GIVEN RECORDS:
---*---

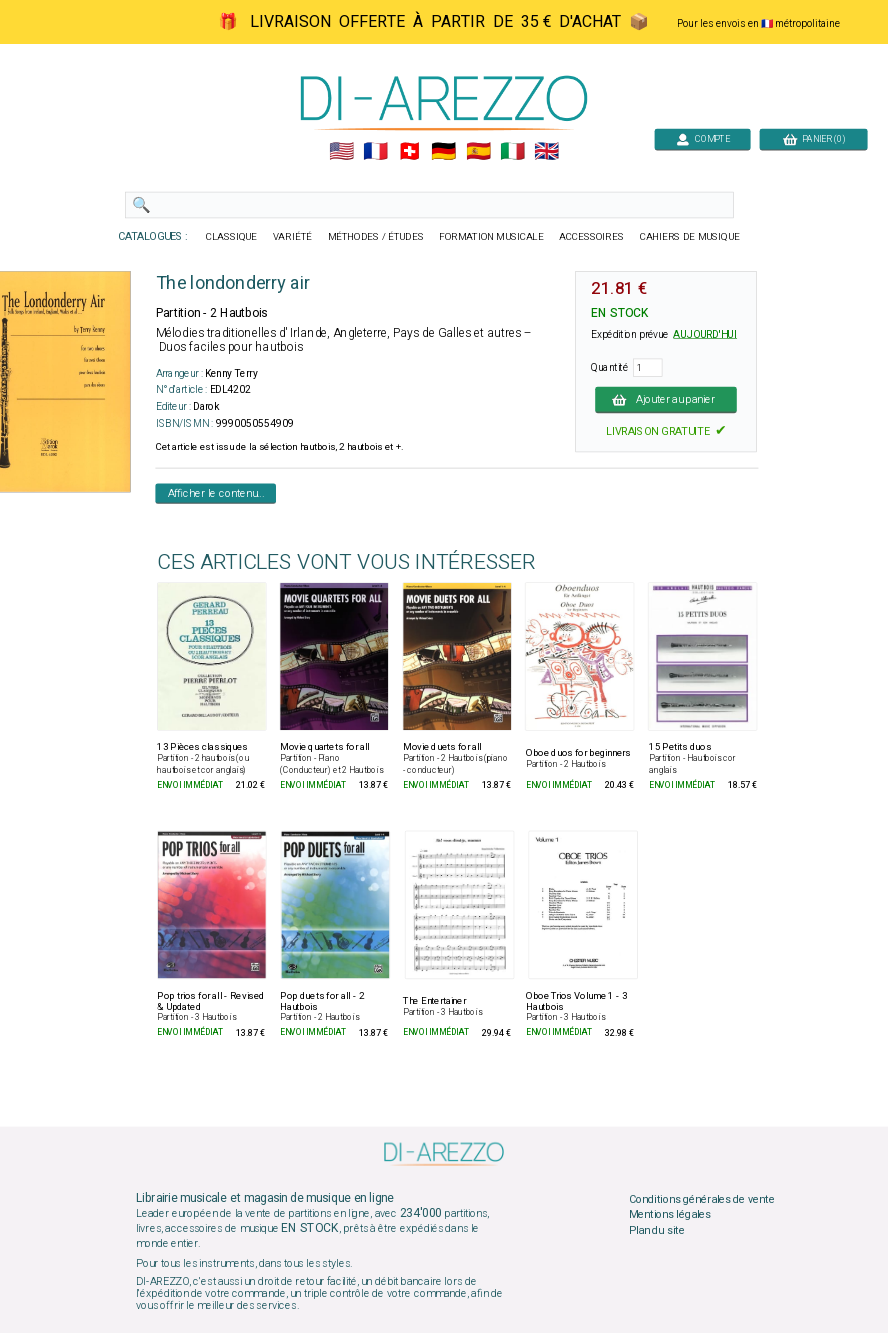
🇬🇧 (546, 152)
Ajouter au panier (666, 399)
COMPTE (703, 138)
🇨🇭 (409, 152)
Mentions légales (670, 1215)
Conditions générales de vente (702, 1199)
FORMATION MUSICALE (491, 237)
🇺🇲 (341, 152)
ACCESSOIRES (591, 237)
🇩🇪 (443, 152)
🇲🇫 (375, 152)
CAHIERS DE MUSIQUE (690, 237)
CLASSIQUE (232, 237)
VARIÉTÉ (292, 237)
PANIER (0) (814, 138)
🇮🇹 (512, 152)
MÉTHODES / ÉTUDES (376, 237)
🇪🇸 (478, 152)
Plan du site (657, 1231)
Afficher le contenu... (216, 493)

---*---

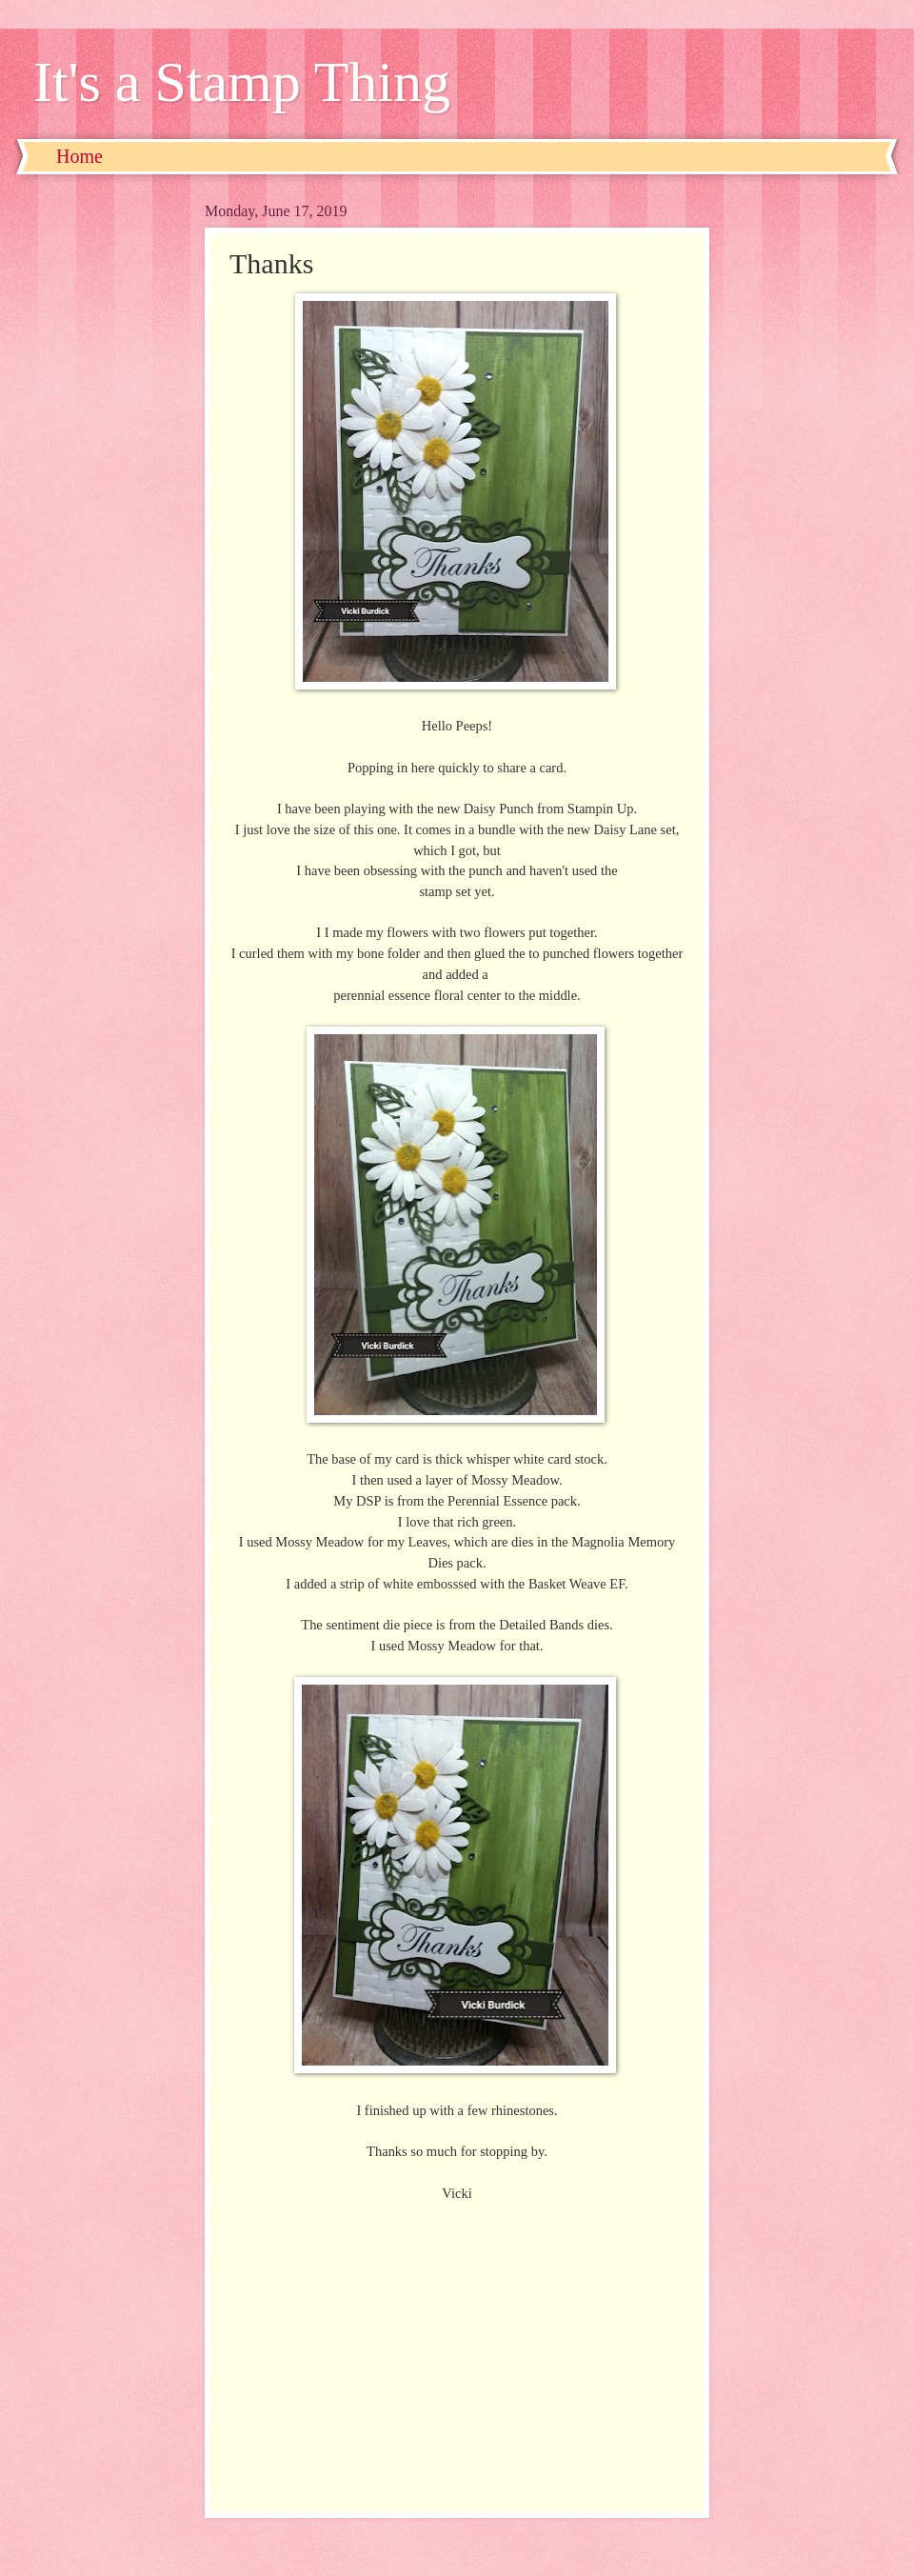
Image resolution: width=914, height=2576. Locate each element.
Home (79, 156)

---*---

DIRECTIONS: Copy out, exactly and alone, the lines of the entries above between the ones holding "Ajouter au panier (666, 399)" and "Afficher le contenu... (216, 493)", inclusive.

COMPLETED EXERCISE:
Ajouter au panier (666, 399)
COMPTE (703, 138)
🇨🇭 (409, 152)
Mentions légales (670, 1215)
Conditions générales de vente (702, 1199)
FORMATION MUSICALE (491, 237)
🇺🇲 (341, 152)
ACCESSOIRES (591, 237)
🇩🇪 (443, 152)
🇲🇫 (375, 152)
CAHIERS DE MUSIQUE (690, 237)
CLASSIQUE (232, 237)
VARIÉTÉ (292, 237)
PANIER (0) (814, 138)
🇮🇹 (512, 152)
MÉTHODES / ÉTUDES (376, 237)
🇪🇸 (478, 152)
Plan du site (657, 1231)
Afficher le contenu... (216, 493)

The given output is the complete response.